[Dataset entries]
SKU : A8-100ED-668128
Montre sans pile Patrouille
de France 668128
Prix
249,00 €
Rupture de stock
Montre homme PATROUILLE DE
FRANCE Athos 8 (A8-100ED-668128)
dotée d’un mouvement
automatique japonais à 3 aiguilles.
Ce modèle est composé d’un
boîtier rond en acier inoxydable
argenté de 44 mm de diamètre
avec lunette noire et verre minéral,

--

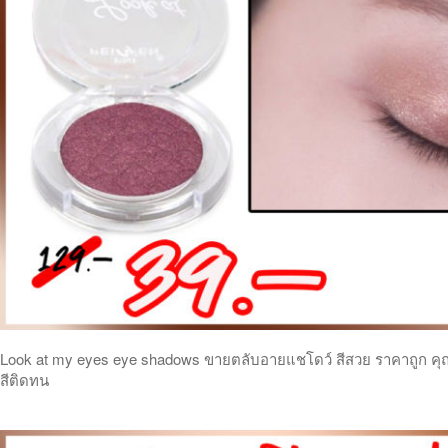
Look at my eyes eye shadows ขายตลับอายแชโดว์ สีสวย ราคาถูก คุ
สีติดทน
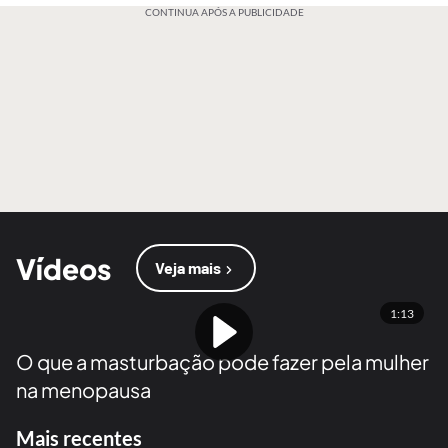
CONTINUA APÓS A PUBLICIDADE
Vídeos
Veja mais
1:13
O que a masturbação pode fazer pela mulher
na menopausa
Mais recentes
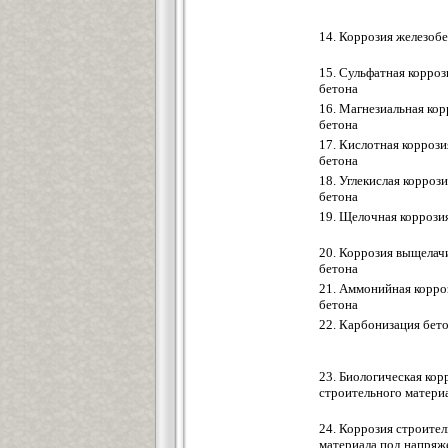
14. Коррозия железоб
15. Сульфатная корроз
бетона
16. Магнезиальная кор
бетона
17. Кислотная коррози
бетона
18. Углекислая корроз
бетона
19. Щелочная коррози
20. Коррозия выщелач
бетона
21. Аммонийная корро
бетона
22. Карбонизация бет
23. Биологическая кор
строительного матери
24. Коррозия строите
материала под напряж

Directions for this task: Your answer should be a single number: the count of lines in the entries that contain "Montre".

Response to the task: 2